* Problem details *
Whenever the word "recherche" appears in a line of the data below, copy that line.
(Recorded data)
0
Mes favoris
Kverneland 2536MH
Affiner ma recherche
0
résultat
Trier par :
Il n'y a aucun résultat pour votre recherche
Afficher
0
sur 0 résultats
(End Recorded data)
(Recorded data)
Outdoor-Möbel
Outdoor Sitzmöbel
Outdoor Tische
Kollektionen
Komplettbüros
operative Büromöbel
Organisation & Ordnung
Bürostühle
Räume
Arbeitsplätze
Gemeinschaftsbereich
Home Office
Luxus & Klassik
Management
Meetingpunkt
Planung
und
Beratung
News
(End Recorded data)
* Final answer *
Affiner ma recherche
Il n'y a aucun résultat pour votre recherche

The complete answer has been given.